Entries provided:
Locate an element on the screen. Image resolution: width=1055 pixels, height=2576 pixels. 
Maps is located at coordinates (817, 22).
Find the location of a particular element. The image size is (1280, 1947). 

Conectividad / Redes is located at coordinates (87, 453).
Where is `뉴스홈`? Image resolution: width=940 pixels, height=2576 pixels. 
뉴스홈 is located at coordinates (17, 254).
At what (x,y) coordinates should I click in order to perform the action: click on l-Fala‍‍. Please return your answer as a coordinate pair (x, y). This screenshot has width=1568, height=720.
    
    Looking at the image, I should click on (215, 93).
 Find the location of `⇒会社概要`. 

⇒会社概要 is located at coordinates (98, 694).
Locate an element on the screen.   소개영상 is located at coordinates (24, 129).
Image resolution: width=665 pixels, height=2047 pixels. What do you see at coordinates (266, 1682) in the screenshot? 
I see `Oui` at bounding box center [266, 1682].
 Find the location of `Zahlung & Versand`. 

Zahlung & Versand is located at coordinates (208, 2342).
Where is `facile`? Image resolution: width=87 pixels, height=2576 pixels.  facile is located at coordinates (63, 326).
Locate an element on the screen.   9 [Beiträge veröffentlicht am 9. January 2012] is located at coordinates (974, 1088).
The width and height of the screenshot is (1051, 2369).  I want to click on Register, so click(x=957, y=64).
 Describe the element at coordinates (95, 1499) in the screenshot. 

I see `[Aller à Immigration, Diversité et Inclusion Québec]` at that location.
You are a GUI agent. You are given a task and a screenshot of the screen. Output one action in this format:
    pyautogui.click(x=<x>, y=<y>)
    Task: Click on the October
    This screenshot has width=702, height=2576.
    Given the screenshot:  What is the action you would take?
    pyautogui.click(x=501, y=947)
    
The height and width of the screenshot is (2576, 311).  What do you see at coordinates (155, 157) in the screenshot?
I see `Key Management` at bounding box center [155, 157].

Task description: Write out the full listing, keeping every line exactly as it is.

Solution for this exercise:
Locate an element on the screen. Image resolution: width=1055 pixels, height=2576 pixels. 
Maps is located at coordinates (817, 22).
Find the location of a particular element. The image size is (1280, 1947). 

Conectividad / Redes is located at coordinates (87, 453).
Where is `뉴스홈`? Image resolution: width=940 pixels, height=2576 pixels. 
뉴스홈 is located at coordinates (17, 254).
At what (x,y) coordinates should I click in order to perform the action: click on l-Fala‍‍. Please return your answer as a coordinate pair (x, y). This screenshot has width=1568, height=720.
    
    Looking at the image, I should click on (215, 93).
 Find the location of `⇒会社概要`. 

⇒会社概要 is located at coordinates (98, 694).
Locate an element on the screen.   소개영상 is located at coordinates (24, 129).
Image resolution: width=665 pixels, height=2047 pixels. What do you see at coordinates (266, 1682) in the screenshot? 
I see `Oui` at bounding box center [266, 1682].
 Find the location of `Zahlung & Versand`. 

Zahlung & Versand is located at coordinates (208, 2342).
Where is `facile`? Image resolution: width=87 pixels, height=2576 pixels.  facile is located at coordinates (63, 326).
Locate an element on the screen.   9 [Beiträge veröffentlicht am 9. January 2012] is located at coordinates (974, 1088).
The width and height of the screenshot is (1051, 2369).  I want to click on Register, so click(x=957, y=64).
 Describe the element at coordinates (95, 1499) in the screenshot. 

I see `[Aller à Immigration, Diversité et Inclusion Québec]` at that location.
You are a GUI agent. You are given a task and a screenshot of the screen. Output one action in this format:
    pyautogui.click(x=<x>, y=<y>)
    Task: Click on the October
    This screenshot has width=702, height=2576.
    Given the screenshot:  What is the action you would take?
    pyautogui.click(x=501, y=947)
    
The height and width of the screenshot is (2576, 311).  What do you see at coordinates (155, 157) in the screenshot?
I see `Key Management` at bounding box center [155, 157].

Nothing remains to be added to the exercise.